# Records provided:
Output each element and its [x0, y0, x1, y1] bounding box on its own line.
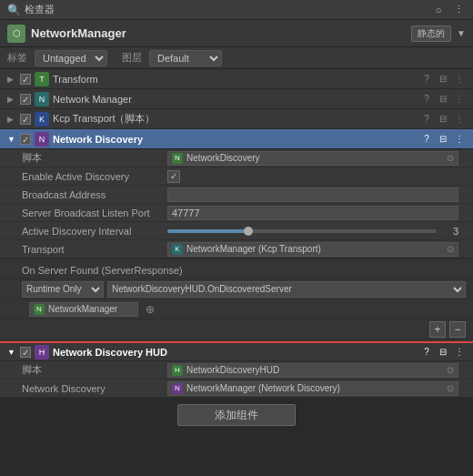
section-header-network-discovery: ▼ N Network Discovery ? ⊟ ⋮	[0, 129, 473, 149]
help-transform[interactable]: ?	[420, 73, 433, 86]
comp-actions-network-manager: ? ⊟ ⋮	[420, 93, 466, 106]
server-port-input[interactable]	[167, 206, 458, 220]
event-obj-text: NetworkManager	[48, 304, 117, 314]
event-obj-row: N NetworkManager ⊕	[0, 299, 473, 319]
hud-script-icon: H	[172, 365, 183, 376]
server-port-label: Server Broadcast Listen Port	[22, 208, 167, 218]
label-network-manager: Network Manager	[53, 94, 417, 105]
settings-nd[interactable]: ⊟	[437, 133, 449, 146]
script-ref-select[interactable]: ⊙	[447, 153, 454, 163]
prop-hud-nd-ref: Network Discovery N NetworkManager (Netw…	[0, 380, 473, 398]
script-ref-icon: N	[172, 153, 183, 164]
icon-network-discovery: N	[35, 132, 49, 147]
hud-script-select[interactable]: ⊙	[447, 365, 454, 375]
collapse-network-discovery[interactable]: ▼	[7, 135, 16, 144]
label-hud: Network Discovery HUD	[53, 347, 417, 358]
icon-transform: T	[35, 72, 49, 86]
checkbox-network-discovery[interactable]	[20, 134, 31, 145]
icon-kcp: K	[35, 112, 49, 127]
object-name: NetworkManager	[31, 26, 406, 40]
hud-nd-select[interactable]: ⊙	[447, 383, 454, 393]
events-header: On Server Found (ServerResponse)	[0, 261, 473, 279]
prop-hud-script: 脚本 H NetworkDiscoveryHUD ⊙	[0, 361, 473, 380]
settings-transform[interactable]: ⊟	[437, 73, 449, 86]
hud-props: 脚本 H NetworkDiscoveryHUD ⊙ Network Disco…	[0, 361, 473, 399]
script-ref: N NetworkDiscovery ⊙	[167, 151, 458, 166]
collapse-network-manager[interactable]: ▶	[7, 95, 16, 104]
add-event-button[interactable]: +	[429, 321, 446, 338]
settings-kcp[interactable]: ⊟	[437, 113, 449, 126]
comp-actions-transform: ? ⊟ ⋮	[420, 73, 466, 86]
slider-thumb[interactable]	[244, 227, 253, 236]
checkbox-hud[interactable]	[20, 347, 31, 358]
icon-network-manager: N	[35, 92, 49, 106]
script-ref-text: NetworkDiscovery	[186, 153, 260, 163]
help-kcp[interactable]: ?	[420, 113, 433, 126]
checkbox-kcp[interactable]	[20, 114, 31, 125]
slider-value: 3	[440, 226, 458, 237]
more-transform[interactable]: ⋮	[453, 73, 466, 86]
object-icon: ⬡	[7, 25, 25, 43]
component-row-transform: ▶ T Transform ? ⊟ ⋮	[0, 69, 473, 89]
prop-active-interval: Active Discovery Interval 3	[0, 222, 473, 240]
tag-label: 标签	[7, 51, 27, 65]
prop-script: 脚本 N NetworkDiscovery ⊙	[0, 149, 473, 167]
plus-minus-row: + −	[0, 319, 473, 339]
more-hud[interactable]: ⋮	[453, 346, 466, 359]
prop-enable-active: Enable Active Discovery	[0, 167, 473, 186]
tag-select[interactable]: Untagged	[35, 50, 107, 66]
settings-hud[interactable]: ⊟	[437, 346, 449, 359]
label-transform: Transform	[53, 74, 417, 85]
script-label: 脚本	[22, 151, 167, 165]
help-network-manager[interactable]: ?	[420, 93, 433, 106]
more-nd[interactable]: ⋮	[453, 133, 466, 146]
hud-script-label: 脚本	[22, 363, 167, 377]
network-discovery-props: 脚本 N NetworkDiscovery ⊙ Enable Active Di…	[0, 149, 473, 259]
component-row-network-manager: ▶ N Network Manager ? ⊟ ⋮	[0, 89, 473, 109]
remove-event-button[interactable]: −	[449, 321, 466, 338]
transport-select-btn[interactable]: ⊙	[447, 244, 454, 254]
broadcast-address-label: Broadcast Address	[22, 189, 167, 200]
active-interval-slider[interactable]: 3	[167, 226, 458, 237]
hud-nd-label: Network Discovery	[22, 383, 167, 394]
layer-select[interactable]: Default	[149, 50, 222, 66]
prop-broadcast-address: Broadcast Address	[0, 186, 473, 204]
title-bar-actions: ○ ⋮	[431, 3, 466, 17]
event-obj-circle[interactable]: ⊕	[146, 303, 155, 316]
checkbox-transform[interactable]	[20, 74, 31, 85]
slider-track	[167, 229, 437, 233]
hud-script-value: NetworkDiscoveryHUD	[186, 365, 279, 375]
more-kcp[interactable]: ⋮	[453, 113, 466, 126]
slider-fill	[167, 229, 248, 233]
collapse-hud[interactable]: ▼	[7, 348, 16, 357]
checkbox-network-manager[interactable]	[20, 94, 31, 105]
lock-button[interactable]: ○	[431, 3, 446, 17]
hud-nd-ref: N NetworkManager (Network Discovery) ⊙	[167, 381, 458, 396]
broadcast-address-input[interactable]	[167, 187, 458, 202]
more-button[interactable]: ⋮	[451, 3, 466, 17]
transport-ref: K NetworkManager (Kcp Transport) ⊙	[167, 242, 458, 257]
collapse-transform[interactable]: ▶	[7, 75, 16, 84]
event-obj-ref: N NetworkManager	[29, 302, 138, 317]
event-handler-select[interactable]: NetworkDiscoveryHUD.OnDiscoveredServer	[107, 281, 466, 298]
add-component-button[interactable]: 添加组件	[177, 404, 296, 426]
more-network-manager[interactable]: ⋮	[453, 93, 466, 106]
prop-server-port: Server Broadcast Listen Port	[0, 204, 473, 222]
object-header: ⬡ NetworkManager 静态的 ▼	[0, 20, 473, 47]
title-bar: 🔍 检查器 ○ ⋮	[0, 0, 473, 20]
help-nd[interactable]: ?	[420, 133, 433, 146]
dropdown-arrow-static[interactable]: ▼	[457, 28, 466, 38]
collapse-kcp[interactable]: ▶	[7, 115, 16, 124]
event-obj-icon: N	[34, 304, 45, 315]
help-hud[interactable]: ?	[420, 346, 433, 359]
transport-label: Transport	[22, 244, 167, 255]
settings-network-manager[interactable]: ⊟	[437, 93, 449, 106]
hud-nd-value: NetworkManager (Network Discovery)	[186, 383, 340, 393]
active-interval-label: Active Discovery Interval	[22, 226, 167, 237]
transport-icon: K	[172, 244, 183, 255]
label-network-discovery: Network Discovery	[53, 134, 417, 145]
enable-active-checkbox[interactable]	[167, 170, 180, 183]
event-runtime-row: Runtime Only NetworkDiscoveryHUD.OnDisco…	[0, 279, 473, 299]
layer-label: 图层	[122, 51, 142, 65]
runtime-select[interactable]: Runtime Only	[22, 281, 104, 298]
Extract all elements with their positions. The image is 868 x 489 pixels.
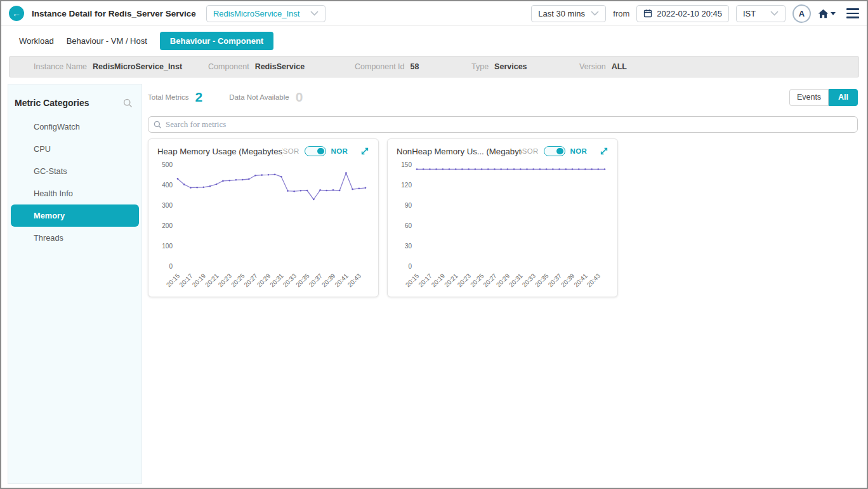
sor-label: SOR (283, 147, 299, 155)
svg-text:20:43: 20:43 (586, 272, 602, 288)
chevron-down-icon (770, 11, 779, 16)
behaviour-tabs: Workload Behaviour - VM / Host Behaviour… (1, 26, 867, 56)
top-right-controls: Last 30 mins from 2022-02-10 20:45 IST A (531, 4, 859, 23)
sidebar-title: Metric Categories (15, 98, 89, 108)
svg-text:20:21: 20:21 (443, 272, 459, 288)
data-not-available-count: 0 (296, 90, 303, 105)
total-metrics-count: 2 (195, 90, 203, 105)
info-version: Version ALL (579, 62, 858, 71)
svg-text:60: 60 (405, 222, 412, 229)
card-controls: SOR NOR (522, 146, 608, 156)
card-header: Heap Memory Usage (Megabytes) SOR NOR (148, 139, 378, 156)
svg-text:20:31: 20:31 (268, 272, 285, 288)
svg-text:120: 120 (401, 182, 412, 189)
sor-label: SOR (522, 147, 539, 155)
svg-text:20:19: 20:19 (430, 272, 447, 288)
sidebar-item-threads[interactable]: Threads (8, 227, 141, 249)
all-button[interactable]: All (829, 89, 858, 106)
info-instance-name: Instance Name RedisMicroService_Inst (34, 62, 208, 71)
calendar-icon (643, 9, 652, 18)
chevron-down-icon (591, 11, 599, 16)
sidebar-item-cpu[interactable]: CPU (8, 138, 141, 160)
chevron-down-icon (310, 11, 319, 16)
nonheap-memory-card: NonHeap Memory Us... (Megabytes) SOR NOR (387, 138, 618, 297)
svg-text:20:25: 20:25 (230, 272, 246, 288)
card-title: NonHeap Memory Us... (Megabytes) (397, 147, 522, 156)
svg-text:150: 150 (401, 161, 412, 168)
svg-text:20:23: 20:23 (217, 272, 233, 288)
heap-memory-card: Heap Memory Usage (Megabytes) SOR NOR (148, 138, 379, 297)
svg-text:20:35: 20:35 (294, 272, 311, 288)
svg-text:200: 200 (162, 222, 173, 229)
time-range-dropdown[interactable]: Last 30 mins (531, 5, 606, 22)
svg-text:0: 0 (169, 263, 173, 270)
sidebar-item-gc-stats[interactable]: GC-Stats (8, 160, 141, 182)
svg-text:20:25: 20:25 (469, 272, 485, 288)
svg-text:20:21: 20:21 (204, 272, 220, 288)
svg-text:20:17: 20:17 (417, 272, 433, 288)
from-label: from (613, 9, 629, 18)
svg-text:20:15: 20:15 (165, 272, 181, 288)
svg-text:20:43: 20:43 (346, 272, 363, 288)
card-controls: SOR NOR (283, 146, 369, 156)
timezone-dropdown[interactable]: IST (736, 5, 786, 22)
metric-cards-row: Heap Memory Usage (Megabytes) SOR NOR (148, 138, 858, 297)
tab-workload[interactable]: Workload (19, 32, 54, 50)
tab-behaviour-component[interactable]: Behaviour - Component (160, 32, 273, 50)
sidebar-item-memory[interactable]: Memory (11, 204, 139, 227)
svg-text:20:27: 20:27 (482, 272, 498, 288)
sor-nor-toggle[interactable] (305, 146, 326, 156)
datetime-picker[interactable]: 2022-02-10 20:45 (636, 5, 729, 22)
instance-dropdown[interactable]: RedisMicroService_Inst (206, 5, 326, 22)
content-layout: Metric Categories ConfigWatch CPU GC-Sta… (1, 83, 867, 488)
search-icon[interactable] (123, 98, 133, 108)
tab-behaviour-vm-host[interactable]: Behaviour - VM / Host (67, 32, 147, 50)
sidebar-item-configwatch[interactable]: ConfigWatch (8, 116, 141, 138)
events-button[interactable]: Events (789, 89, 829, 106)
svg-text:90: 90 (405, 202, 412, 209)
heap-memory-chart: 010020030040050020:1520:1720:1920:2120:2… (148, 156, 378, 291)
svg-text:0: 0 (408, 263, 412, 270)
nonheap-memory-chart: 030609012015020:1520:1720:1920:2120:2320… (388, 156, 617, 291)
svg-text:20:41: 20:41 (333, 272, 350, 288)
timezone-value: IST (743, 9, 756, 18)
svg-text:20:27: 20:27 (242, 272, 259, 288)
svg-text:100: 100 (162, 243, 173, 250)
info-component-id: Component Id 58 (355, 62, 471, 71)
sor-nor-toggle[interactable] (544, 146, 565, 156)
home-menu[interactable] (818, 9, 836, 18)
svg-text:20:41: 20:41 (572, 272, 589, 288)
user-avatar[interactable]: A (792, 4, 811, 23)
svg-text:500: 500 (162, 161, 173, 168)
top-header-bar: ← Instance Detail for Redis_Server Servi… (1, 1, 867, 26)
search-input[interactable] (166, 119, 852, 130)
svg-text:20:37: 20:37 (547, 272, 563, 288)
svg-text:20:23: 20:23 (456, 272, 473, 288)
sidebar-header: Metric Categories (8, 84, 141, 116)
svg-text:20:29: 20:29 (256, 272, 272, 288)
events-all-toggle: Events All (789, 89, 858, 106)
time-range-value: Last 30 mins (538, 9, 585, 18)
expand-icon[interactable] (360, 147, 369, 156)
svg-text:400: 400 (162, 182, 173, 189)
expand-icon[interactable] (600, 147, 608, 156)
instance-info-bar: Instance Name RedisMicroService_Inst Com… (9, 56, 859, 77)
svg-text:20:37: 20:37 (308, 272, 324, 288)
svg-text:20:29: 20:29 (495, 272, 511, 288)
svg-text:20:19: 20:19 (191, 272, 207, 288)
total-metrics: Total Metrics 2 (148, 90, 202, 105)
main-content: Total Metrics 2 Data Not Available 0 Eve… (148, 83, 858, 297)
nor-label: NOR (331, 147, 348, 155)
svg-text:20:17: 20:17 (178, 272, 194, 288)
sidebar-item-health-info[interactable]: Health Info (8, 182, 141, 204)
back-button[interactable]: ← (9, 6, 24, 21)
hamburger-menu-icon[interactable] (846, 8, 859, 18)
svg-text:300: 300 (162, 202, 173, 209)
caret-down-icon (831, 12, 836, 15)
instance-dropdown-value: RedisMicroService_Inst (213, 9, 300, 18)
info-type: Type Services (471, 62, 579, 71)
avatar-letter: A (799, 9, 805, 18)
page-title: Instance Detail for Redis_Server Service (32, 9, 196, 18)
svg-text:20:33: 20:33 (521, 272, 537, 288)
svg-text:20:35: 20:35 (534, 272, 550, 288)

# What is required:
Scan the material above for "mins". Copy every line where it appears.

# Solution to this task:
top-right-controls: Last 30 mins from 2022-02-10 20:45 IST A (531, 4, 859, 23)
time-range-dropdown[interactable]: Last 30 mins (531, 5, 606, 22)
time-range-value: Last 30 mins (538, 9, 585, 18)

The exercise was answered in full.